In 2018, I reviewed The Last Jedi. I said “I don’t envy Chris Terrio. What in the world is Episode IX going to be about?”

Well, we have our answer. The Rise of Skywalker is the 2019 Return of the Jedi. For better or worse, it’s the end of the Skywalker saga, the end of the new trilogy, and the end of an era.

Chris Terrio was fired after he wrote the first draft of the script. Many hands went into the final script, but the last word went to Abrams.

The film works on many levels: it checked the boxes of wrapping up the stories of Rey, Kylo Ren, Luke and Leia, Palpatine, the First Order, General Hux, Chewbacca; it had lots of Star Wars action – space battles, planetary destruction, and lightsaber duels; it showed us many alien homeworlds, new monsters, frightening villains, new force powers, and the triumph of goodness.
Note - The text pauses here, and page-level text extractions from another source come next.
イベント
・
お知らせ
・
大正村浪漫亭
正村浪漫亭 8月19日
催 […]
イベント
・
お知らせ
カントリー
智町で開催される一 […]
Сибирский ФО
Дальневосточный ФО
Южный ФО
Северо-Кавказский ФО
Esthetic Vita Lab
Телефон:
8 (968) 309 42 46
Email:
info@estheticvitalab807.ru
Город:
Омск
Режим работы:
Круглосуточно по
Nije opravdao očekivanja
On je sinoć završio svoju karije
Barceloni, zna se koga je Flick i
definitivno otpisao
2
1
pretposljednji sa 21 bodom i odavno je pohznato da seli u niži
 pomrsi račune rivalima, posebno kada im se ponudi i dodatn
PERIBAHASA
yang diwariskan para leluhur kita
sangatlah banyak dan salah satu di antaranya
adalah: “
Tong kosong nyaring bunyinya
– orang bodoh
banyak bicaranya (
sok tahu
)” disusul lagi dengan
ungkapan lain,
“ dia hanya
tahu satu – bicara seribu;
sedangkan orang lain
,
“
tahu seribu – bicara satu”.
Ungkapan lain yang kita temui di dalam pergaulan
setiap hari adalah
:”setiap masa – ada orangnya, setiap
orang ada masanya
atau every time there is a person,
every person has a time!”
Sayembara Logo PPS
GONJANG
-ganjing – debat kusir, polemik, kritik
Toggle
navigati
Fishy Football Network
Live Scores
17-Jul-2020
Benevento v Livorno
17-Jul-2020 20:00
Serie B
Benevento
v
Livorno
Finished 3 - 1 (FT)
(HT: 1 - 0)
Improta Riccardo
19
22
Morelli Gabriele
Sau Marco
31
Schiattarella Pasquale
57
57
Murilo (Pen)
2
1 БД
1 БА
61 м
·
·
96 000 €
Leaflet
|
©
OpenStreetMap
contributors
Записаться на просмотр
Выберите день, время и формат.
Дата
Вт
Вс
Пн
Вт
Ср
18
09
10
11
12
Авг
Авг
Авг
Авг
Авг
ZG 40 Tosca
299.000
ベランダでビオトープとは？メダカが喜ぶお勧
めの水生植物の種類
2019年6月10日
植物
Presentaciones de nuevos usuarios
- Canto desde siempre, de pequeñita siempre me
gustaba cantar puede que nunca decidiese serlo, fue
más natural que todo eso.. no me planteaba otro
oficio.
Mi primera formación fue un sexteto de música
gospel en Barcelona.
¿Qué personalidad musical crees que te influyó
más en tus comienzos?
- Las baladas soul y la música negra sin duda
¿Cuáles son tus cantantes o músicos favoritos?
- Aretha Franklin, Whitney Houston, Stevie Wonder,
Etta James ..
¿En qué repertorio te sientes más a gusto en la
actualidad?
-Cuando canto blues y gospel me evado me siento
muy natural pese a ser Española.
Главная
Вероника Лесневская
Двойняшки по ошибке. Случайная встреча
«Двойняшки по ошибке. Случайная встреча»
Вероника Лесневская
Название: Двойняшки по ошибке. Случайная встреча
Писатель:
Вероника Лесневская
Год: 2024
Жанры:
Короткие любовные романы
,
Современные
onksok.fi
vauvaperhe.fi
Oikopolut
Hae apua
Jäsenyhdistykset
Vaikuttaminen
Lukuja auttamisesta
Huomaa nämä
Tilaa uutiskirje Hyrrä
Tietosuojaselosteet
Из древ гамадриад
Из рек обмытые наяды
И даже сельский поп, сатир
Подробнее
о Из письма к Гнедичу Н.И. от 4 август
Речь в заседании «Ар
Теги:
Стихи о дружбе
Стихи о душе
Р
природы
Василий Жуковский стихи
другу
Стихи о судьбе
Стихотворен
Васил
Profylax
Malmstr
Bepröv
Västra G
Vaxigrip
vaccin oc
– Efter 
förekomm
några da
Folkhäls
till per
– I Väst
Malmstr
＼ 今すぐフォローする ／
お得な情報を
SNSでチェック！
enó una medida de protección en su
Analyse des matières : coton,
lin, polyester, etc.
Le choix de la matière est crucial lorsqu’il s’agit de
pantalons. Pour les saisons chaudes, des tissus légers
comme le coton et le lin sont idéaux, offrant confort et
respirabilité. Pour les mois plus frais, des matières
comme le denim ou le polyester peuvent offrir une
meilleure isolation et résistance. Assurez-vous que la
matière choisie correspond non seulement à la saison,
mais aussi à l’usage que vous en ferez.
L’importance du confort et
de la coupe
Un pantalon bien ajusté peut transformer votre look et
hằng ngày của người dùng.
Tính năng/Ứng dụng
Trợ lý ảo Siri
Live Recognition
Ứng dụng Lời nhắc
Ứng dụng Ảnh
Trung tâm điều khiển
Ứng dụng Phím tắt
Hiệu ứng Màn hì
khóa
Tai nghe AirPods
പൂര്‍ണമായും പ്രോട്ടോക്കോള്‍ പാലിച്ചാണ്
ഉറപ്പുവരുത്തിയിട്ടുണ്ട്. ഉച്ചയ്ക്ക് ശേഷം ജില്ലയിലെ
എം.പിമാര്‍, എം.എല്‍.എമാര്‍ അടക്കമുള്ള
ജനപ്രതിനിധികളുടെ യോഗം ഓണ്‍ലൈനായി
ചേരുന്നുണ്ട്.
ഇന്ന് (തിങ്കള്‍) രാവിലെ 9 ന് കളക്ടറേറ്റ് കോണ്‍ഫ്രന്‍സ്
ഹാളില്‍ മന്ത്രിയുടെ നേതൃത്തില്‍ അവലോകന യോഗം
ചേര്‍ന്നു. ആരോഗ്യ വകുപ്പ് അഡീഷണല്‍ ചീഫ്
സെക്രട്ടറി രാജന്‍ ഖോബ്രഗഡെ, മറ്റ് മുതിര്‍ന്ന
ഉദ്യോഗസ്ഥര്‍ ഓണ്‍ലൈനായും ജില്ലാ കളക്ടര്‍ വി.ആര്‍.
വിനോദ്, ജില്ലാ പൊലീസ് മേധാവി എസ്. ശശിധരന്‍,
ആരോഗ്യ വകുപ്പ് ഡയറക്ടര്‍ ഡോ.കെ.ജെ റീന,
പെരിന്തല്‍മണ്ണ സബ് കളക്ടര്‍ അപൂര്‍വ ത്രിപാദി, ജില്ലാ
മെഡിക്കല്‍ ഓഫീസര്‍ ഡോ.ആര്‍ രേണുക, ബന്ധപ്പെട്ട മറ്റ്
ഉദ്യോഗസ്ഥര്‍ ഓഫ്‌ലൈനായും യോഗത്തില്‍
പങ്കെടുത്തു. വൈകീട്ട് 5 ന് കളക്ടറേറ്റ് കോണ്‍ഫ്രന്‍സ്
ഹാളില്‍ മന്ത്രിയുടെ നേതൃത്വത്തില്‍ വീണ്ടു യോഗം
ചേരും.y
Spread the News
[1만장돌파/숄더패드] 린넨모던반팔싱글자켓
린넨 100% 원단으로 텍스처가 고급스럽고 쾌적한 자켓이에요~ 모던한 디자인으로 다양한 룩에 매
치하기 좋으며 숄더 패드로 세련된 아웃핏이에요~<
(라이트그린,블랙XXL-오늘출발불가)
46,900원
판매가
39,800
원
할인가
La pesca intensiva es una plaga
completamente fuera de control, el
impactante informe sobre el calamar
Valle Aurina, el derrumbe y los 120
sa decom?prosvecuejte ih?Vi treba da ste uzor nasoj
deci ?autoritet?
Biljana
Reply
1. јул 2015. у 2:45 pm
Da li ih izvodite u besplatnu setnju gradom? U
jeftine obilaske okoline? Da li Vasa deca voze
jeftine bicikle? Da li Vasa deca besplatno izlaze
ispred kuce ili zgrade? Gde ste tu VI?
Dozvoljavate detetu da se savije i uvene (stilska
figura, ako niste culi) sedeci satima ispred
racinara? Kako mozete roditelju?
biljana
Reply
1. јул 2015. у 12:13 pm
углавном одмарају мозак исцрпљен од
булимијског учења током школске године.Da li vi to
On other levels, the film struggles, fails, or doesn’t even bother to try: the plotting is often haphazard and driven by the search for MacGuffins; the pacing is breakneck and harried; the viewer has little room to breathe between action sequences; its emotional moments arise largely from either nostalgia for the original films or from real-world sadness at the death of actors like Carrie Fisher; the dialogue too consists of compressed summaries of information and motivation.

(Spoilers)

  • Kylo Ren explains why he didn’t kill Rey when he had the chance: he loves her as a friend, as someone who saw good in him. It turns out she was right to see good in him, and he was right not to kill her.

New force powers

  • Healing: Rey heals a sand serpent’s wounded side, a wound presumably inflicted by the dead and disgraced bounty hunter who killed her parents. There is something poetic about the bounty hunter being killed by a serpent, and Rey “thanking” it by healing it. The serpent returns the favor by letting our heroes out of the sand cave. This moment foreshadows the situation where Rey’s altruism and bravery will heal and redeem another snake of a person: Ben Solo.
  • Life-transfer: Rey casually explains that she transferred her life to the serpent in order to heal it. Palpatine uses the same power to “heal” his icky hands (were they wounded? never completed in the cloning process? does it matter?) and to drain the lifeforce from Rey and Ben.
  • Faster-than-light transportation of matter: Johnson pushed the limits of the Force by letting Kylo and Rey “touch” across light-years of distance, to the point that his fingers were wet with the sea spray of waves from Skellig Michael. Abrams sees this ante and raises it considerably to deal with two major plot events. First, Vader’s melted helmet “falls out” of Rey’s location to Kylo’s, alerting Kylo to her location at his quarters on the Star Destroyer floating about Kijimi. Second, Rey “hands” Kylo Luke’s lightsaber across a shorter distance but at a more opportune moment – namely, when Kylo was about to be sliced to pieces by his own Knights of Ren – letting him turn the tide and squash his own former platoon.

Conclusion

I was disappointed. It’s messy, bloated, and incoherently builds on Episode VIII.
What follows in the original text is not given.